Speaking to Observer sports editor Shaun Reynolds, Newman – who pulled a tendon in his knee during the final – said he still has more to offer.
“The British Championship was tough as it took place eight weeks after the European Finals,” said Newman.
“Normally we take 12 weeks to prepare for a championship, but because the way the calendar fell I had to stay in peak condition for 20 weeks.
“That’s what caused the injury and it was a battle to finish. But I’m very pleased with the result.
“I think I had more left in me at the British Finals, but in the end it didn’t matter.
“I broke the squat, deadlift, and total record – something I’m very pleased about.”
A champion breakfast
Newman’s brutal schedule means he’ll now enjoy a period of ‘downtime’ before focusing his attention to the World Championships next year.
The personal trainer’s idea of downtime is a little different to others, though.
He’ll continue to bench 180kg and deadlift 300kg on a regular basis while consuming his usual breakfast of oats, a bowl of cereal, two pieces of toast, and six eggs.
All of this happens to ensure he meets his requirement of consuming 6,000 calories a day in the build up to a competition.
He said: “Next year I want to try and win the triple – that’s the British, European, and the World titles.
“It’s okay for the guys in their 20s, they can hold up okay. But I have to take it easy.

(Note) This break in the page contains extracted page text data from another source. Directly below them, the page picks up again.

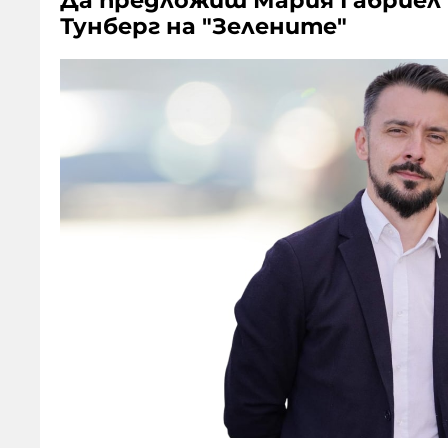
Да предложиш Мария Габриел 
Тунберг на "Зелените"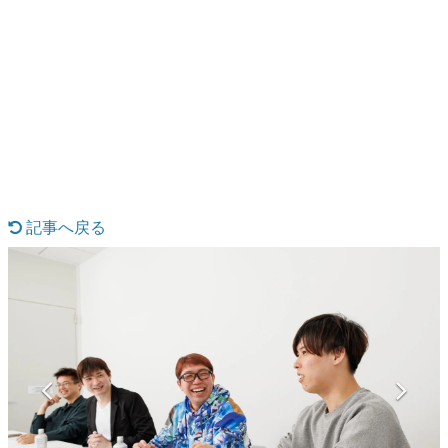
日本のコンテンツ産業やカルチャーに与えた影響を探る企
画です。
日本モバイルゲーム産業史
日本のモバイルゲーム史における主要なトピック・タイト
ルを網羅するほか、開発者へのインタビューや識者による
解説を掲載。約20年の歴史が一望できる決定版！
若ゲのいたり〜ゲームクリエイターの青春〜
『うつヌケ』『ペンと箸』等で知られるマンガ家・田中圭
一先生によるゲーム業界レポートマンガです。
記事へ戻る
なんでゲームは面白い？
ゲーム開発者・hamatsu氏がゲームの魅力を画面や操作の
具体的な形から解き明かしていく、硬派で骨太な評論連載
です。
ゲームが変えた日本語
「経験値」「裏技」「ラスボス」… ゲームにまつわる言葉
の起源や用法の変遷を、コンピューター文化史研究家・タ
イニーP氏が徹底調査。
カテゴリ
特集記事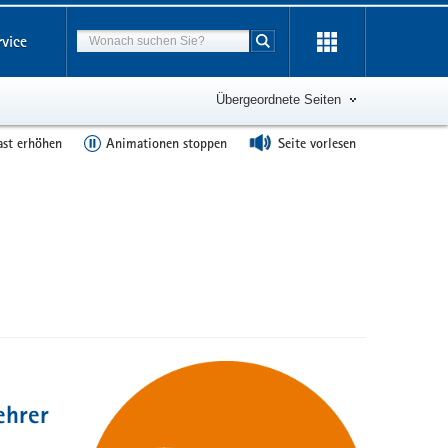
Suchbegriff
rvice
Suche starten
Übergeordnete Seiten
ast erhöhen
Animationen stoppen
Seite vorlesen
ehrer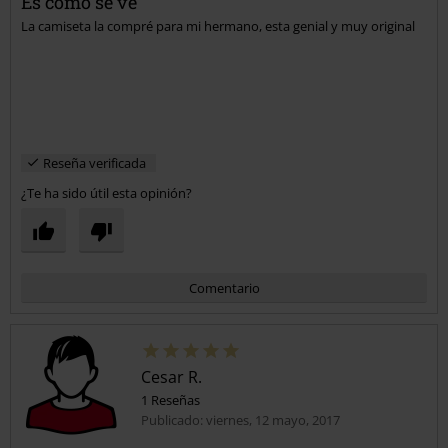
Es como se ve
La camiseta la compré para mi hermano, esta genial y muy original
Reseña verificada
¿Te ha sido útil esta opinión?
Comentario
Cesar R.
1 Reseñas
Publicado: viernes, 12 mayo, 2017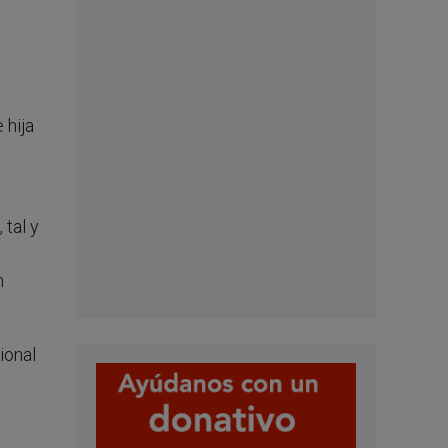
 hija
tal y
n
ional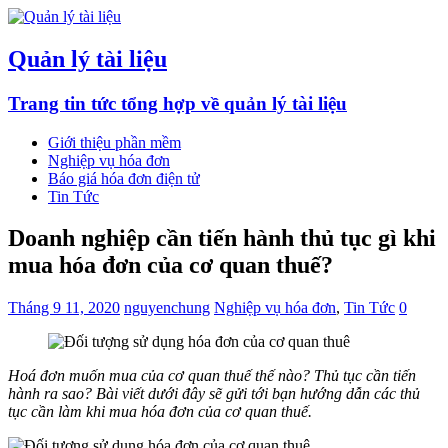
Quản lý tài liệu
Trang tin tức tổng hợp về quản lý tài liệu
Giới thiệu phần mềm
Nghiệp vụ hóa đơn
Báo giá hóa đơn điện tử
Tin Tức
Doanh nghiệp cần tiến hành thủ tục gì khi
mua hóa đơn của cơ quan thuế?
Tháng 9 11, 2020
nguyenchung
Nghiệp vụ hóa đơn
,
Tin Tức
0
Hoá đơn muốn mua của cơ quan thuế thế nào? Thủ tục cần tiến
hành ra sao? Bài viết dưới đây sẽ gửi tới bạn hướng dẫn các thủ
tục cần làm khi mua hóa đơn của cơ quan thuế.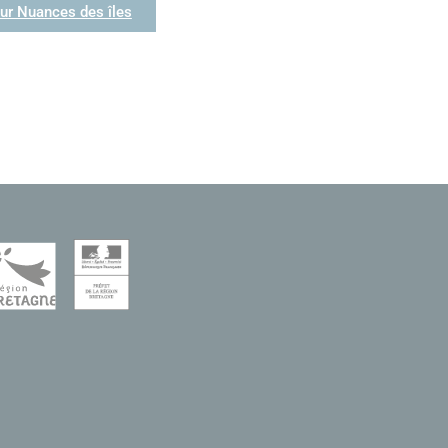
sur Nuances des îles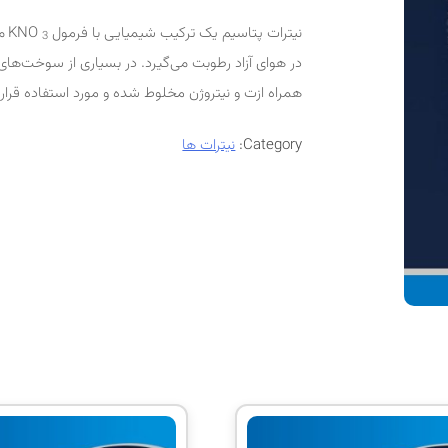
نیترات پتاسیم یک ترکیب شیمیایی با فرمول KNO
م
3
در هوای آزاد رطوبت می‌گیرد. در بسیاری از سوخت‌ه
همراه ازت و نیتروژن مخلوط شده و مورد استفاده قرار 
Category:
نیترات ها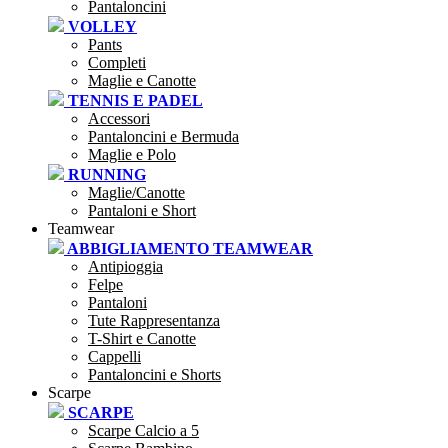
Pantaloncini
VOLLEY
Pants
Completi
Maglie e Canotte
TENNIS E PADEL
Accessori
Pantaloncini e Bermuda
Maglie e Polo
RUNNING
Maglie/Canotte
Pantaloni e Short
Teamwear
ABBIGLIAMENTO TEAMWEAR
Antipioggia
Felpe
Pantaloni
Tute Rappresentanza
T-Shirt e Canotte
Cappelli
Pantaloncini e Shorts
Scarpe
SCARPE
Scarpe Calcio a 5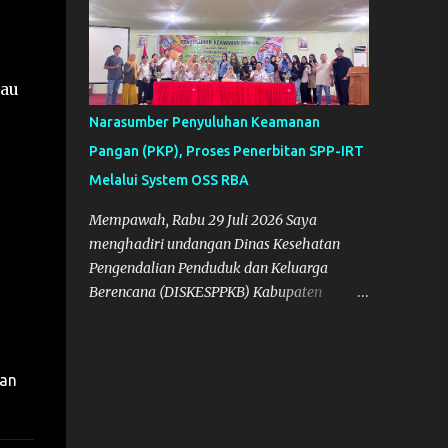
jau
Narasumber Penyuluhan Keamanan
Pangan (PKP), Proses Penerbitan SPP-IRT
Melalui System OSS RBA
Mempawah, Rabu 29 Juli 2026 Saya
menghadiri undangan Dinas Kesehatan
Pengendalian Penduduk dan Keluarga
Berencana (DISKESPPKB) Kabupaten
Mempawah sebagai salah satu Narasumber
Penyelenggaraan Penyuluhan Keamanan
Pangan di Kabupaten Mempawah.
wan
Dokumentasi: Foto Bersama Peserta PKP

“I’ll have a good rest between now and Christmas before stepping back on the gas in the new year.
“My rest time means working at 80 per cent, it keeps me ticking over and in good condition.”
But the events of two years ago continue to play on Newman’s mind.
He revealed: “What happened in Birmingham will always be there.
“Sometimes during training I will stop myself and think ‘hang on, be clever here’.
“Wearing a heart rate monitor is part of analysing that.”